期刊论文详细信息
Nutrients 卷:12
Food Liking-Based Diet Quality Indexes (DQI) Generated by Conceptual and Machine Learning Explained Variability in Cardiometabolic Risk Factors in Young Adults
Jeanne M. McCaffrey1  Valerie B. Duffy1  Ran Xu1  Lauren M.L. Corso1  Bruce E. Blanchard1  Stephen Woolley2 
[1] Department of Allied Health Sciences, University of Connecticut, 358 Mansfield Rd, Storrs, CT 06269, USA;
[2] Institute of Living, Hartford Hospital, 200 Retreat Ave, Hartford, CT 06106, USA;
关键词: diet;    diet quality;    cardiometabolic health;    metabolic syndrome;    young adult;    principal component analysis;    food preference;    ridge regression analysis;    vegetables;    sweets;   
DOI  :  10.3390/nu12040882
来源: DOAJ
【 摘 要 】

The overall pattern of a diet (diet quality) is recognized as more important to health and chronic disease risk than single foods or food groups.

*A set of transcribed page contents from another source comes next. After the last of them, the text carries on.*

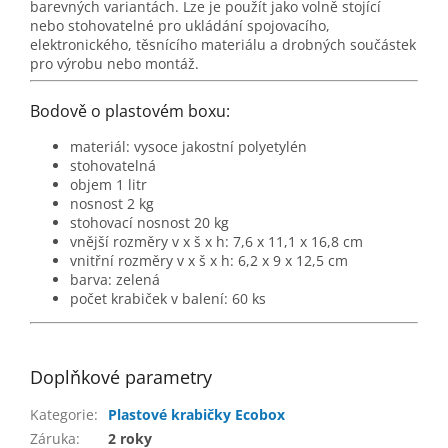
barevných variantách. Lze je použít jako volně stojící
nebo stohovatelné pro ukládání spojovacího,
elektronického, těsnícího materiálu a drobných součástek
pro výrobu nebo montáž.
Bodově o plastovém boxu:
materiál: vysoce jakostní polyetylén
stohovatelná
objem 1 litr
nosnost 2 kg
stohovací nosnost 20 kg
vnější rozměry v x š x h:
7,6 x 11,1 x 16,8 cm
vnitřní rozměry v x š x h:
6,2 x 9 x 12,5 cm
barva: zelená
počet krabiček v balení: 60 ks
Doplňkové parametry
Kategorie
:
Plastové krabičky Ecobox
Záruka
:
2 roky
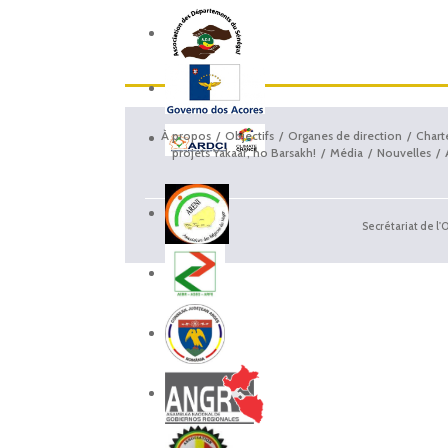
À propos
Objectifs
Organes de direction
Chart
projets Yakaar, no Barsakh!
Média
Nouvelles
Secrétariat de l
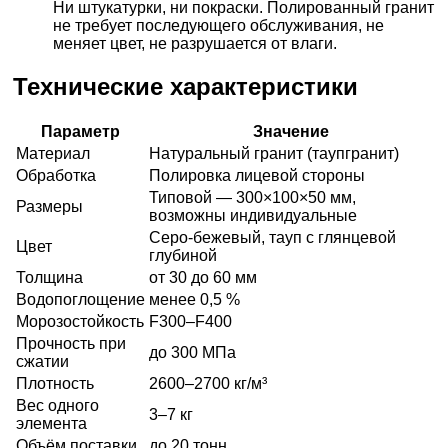
Ни штукатурки, ни покраски. Полированный гранит
не требует последующего обслуживания, не
меняет цвет, не разрушается от влаги.
Технические характеристики
Параметр
Значение
Материал
Натуральный гранит (таупгранит)
Обработка
Полировка лицевой стороны
Типовой — 300×100×50 мм,
Размеры
возможны индивидуальные
Серо-бежевый, тауп с глянцевой
Цвет
глубиной
Толщина
от 30 до 60 мм
Водопоглощение
менее 0,5 %
Морозостойкость
F300–F400
Прочность при
до 300 МПа
сжатии
Плотность
2600–2700 кг/м³
Вес одного
3–7 кг
элемента
Объём поставки
до 20 тонн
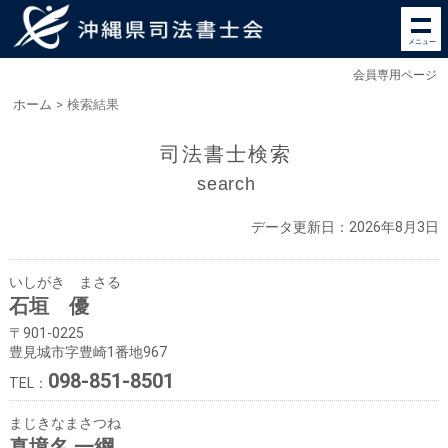
メニュー
会員専用ページ
ホーム
>
検索結果
司法書士検索
search
データ更新日：2026年8月3日
いしがき まさる
石垣 優
〒901-0225
豊見城市字豊崎1番地967
098-851-8501
TEL：
まじきなまさつね
真境名 一綱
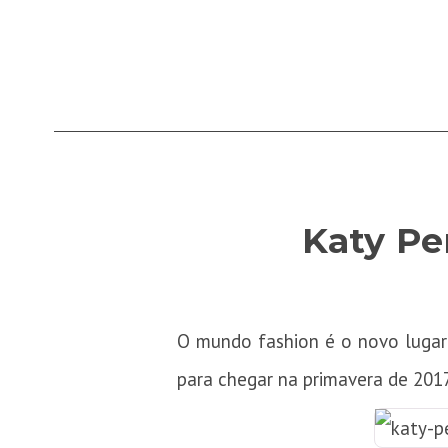
Katy Pe
O mundo fashion é o novo lugar 
para chegar na primavera de 201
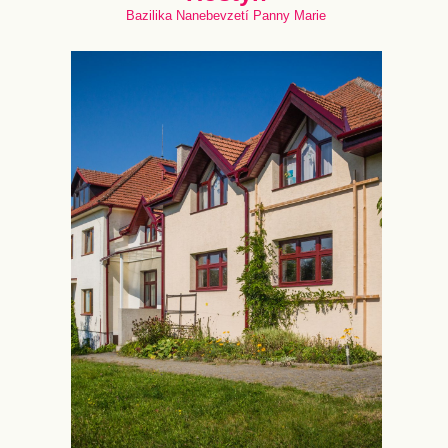
Bazilika Nanebevzetí Panny Marie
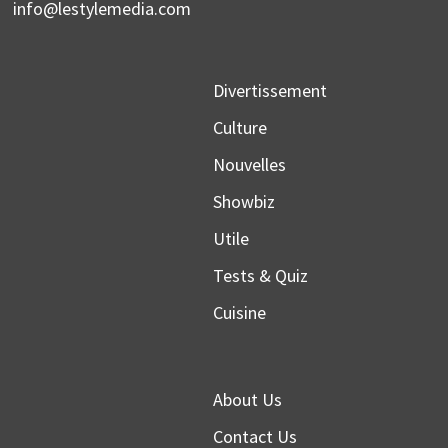
info@lestylemedia.com
Divertissement
Culture
Nouvelles
Showbiz
Utile
Tests & Quiz
Cuisine
About Us
Contact Us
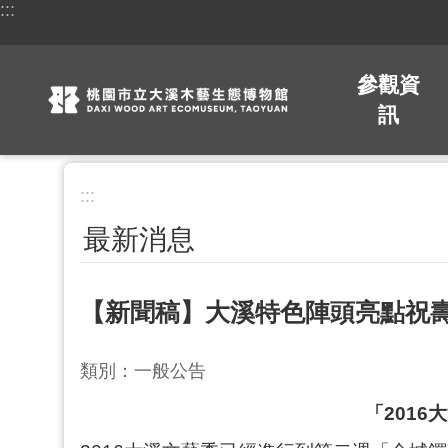
:::
跳到主要內容區塊
參觀資
訊
:::
最新消息
【新聞稿】大溪特色陣頭亮點祝壽
類別：一般公告
「201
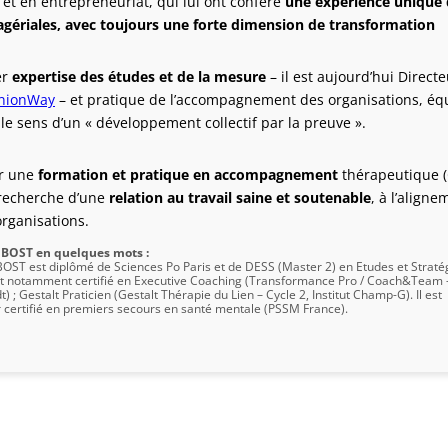
et en entrepreneuriat, qui lui ont conféré
une expérience unique 
nagériales, avec toujours une forte dimension de
transformation
er
expertise des études et de la mesure
– il est aujourd’hui Direct
nionWay
– et pratique de l’accompagnement des organisations, équ
le sens d’un « développement collectif par la preuve ».
ar une
formation et pratique en accompagnement
thérapeutique (
a recherche d’une
relation au travail saine et soutenable
, à l’align
rganisations.
 BOST en quelques mots :
BOST est diplômé de Sciences Po Paris et de DESS (Master 2) en Etudes et Straté
est notamment certifié en Executive Coaching (Transformance Pro / Coach&Team 
) ; Gestalt Praticien (Gestalt Thérapie du Lien – Cycle 2, Institut Champ-G). Il est
 certifié en premiers secours en santé mentale (PSSM France).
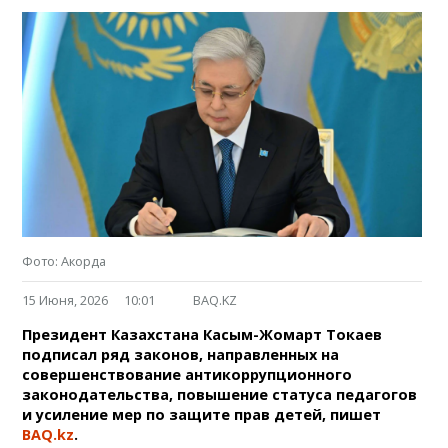
Фото: Акорда
15 Июня, 2026
10:01
BAQ.KZ
Президент Казахстана Касым-Жомарт Токаев
подписал ряд законов, направленных на
совершенствование антикоррупционного
законодательства, повышение статуса педагогов
и усиление мер по защите прав детей, пишет
BAQ.kz
.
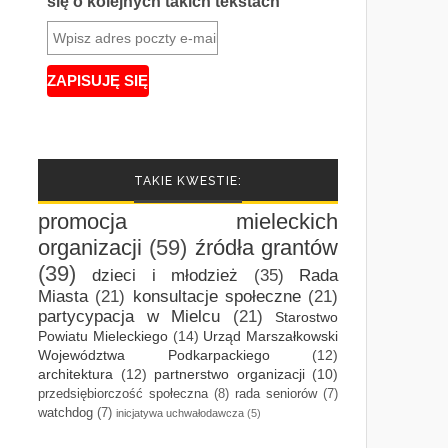
się o kolejnych takich tekstach
TAKIE KWESTIE:
promocja mieleckich
organizacji
(59)
źródła grantów
(39)
dzieci i młodzież
(35)
Rada
Miasta
(21)
konsultacje społeczne
(21)
partycypacja w Mielcu
(21)
Starostwo
Powiatu Mieleckiego
(14)
Urząd Marszałkowski
Województwa Podkarpackiego
(12)
architektura
(12)
partnerstwo organizacji
(10)
przedsiębiorczość społeczna
(8)
rada seniorów
(7)
watchdog
(7)
inicjatywa uchwałodawcza
(5)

Indexes of diet quality can be derived theoretically from evidence-based recommendations, empirically from existing datasets, or a combination of the two. We used these methods to derive diet quality indexes (DQI), generated from a novel dietary assessment, and to evaluate relationships with cardiometabolic risk factors in young adults with (n = 106) or without (n = 106) diagnosed depression (62% female, mean age = 21). Participants completed a liking survey (proxy for usual dietary consumption). Principle component analysis of plasma (insulin, glucose, lipids) and adiposity (BMI, Waist-to-Hip ratio) measures formed a continuous cardiometabolic risk factor score (CRFS). DQIs were created: theoretically (food/beverages grouped, weighted conceptually), empirically (grouping by factor analysis, weights empirically-derived by ridge regression analysis of CRFS), and hybrid (food/beverages conceptually-grouped, weights empirically-derived). The out-of-sample CRFS predictability for the DQI was assessed by two-fold and five-fold cross validations. While moderate consistencies between theoretically- and empirically-generated weights existed, the hybrid outperformed theoretical and empirical DQIs in cross validations (five-fold showed DQI explained 2.6% theoretical, 2.7% empirical, and 6.5% hybrid of CRFS variance). These pilot data support a liking survey that can generate reliable/valid DQIs that are significantly associated with cardiometabolic risk factors, especially theoretically- plus empirically-derived DQI.